What to do: Scan the entries below for the word "hostingbedrijven". Copy each line that has it.

··· Entries provided

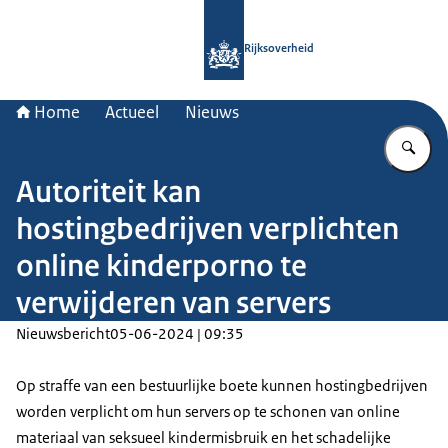
Naar de homepage van Rijksoverheid
Rijksoverheid
Home
Actueel
Nieuws
Vu
Autoriteit kan
hostingbedrijven verplichten
online kinderporno te
verwijderen van servers
Nieuwsbericht
05-06-2024 | 09:35
Op straffe van een bestuurlijke boete kunnen hostingbedrijven
worden verplicht om hun servers op te schonen van online
materiaal van seksueel kindermisbruik en het schadelijke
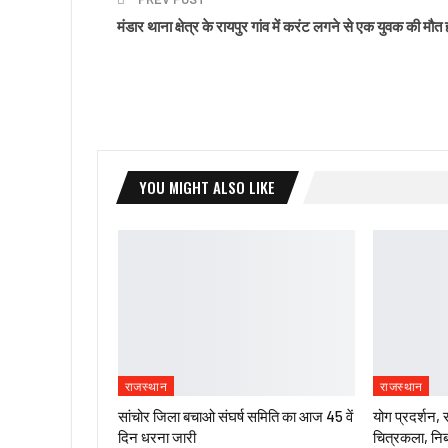
मंडार थाना क्षेत्र के रायपुर गांव में करंट लगने से एक युवक की मौत 
YOU MIGHT ALSO LIKE
राजस्थान
राजस्थान
सांचोर जिला बचाओ संघर्ष समिति का आज 45 वें
योग प्रदर्शन, 
दिन धरना जारी
चित्रकला, निब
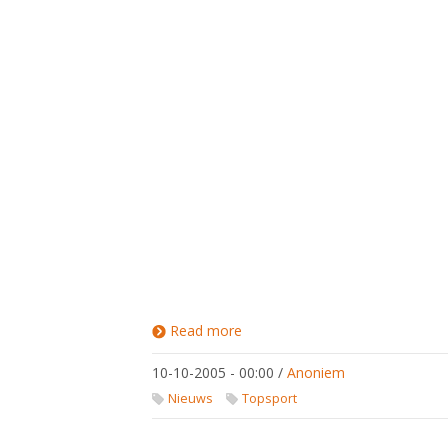
Read more
about
WK
Leipzig
10-10-2005 - 00:00
/
Anoniem
'05
Nieuws
Topsport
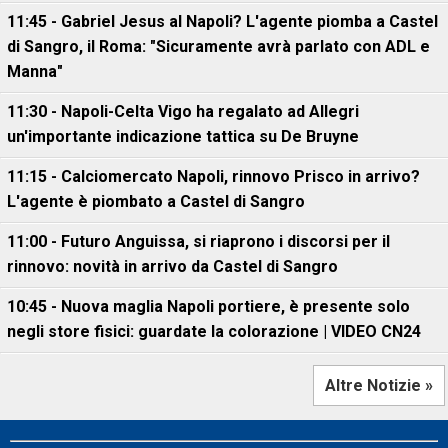
11:45 - Gabriel Jesus al Napoli? L'agente piomba a Castel
di Sangro, il Roma: "Sicuramente avrà parlato con ADL e
Manna"
11:30 - Napoli-Celta Vigo ha regalato ad Allegri
un'importante indicazione tattica su De Bruyne
11:15 - Calciomercato Napoli, rinnovo Prisco in arrivo?
L'agente è piombato a Castel di Sangro
11:00 - Futuro Anguissa, si riaprono i discorsi per il
rinnovo: novità in arrivo da Castel di Sangro
10:45 - Nuova maglia Napoli portiere, è presente solo
negli store fisici: guardate la colorazione | VIDEO CN24
Altre Notizie »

······

Output of the exercise:
hostingbedrijven verplichten
Op straffe van een bestuurlijke boete kunnen hostingbedrijven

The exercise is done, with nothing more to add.